はっきり言って、まずかった。元々私はけんちん汁自体好きではなかったし、それ以上に私の食してきた学校給食という物は化学調味料ごってりのくそまずいシロモノであったから、当然といえば当然のことではある。

そんなことはどうでもいい。

 青汁。正確には、キューサイの青汁。青汁というと本来は葉緑野菜の絞り汁全般を指すものだから、ケール100%のキューサイの青汁とは区別しなければならない。最もこの夏にはケールの替わりにキャベツが使われたこともあったらしいが。それでも、基本はケールである。
今ではよそが出す青汁も、ケールが基本になってしまったようだ。八名信夫がスーパーモーニングのCMで「マズイ〜」と言い出すまでは、図鑑に載ってるだけの超マイナー級の野菜だったのに。ちなみに、そのケールが載っていた図鑑は、私が小学生自分によく見ていた国際何とかいう所の図鑑であるが、それにはアダンの実をはっきり食用と記してあった。

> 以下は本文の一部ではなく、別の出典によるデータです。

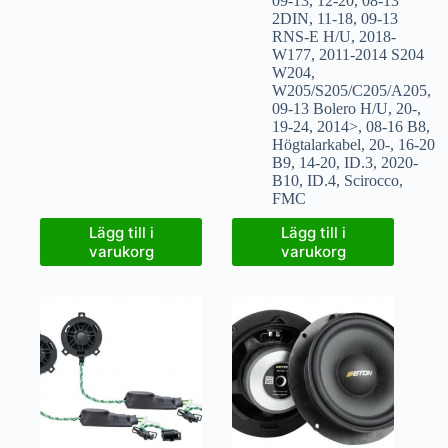
09-13
,
12-20
,
08-13
2DIN
,
11-18
,
09-13
RNS-E H/U
,
2018-
W177
,
2011-2014 S204
W204
,
W205/S205/C205/A205
,
09-13 Bolero H/U
,
20-
,
19-24
,
2014>
,
08-16 B8
,
Högtalarkabel
,
20-
,
16-20
B9
,
14-20
,
ID.3
,
2020-
B10
,
ID.4
,
Scirocco
,
FMC
Lägg till i
Lägg till i
varukorg
varukorg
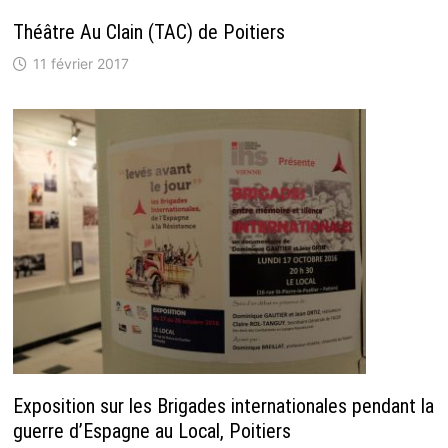
Théâtre Au Clain (TAC) de Poitiers
11 février 2017
Exposition sur les Brigades internationales pendant la
guerre d’Espagne au Local, Poitiers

 何はともあれ、青汁である。3年前の日本経済新聞社の調査で、「人として生まれたからには一度は口にしたい物」という調査で、ダントツトップの座を占めた青汁である。
(註:嘘です)
 以前から飲んでみたいとは思っていたのだ。そう、私はこれまで、ケール青汁を飲んだことはなかった。モロヘイヤなら、確か一度ある。あれは心底まずかった。というか、飲めない。粘性が大きすぎる。どろり濃厚もビックリ、ゲルルンジュースほどではないといったところか。って、どっちも飲んだこと無いけど。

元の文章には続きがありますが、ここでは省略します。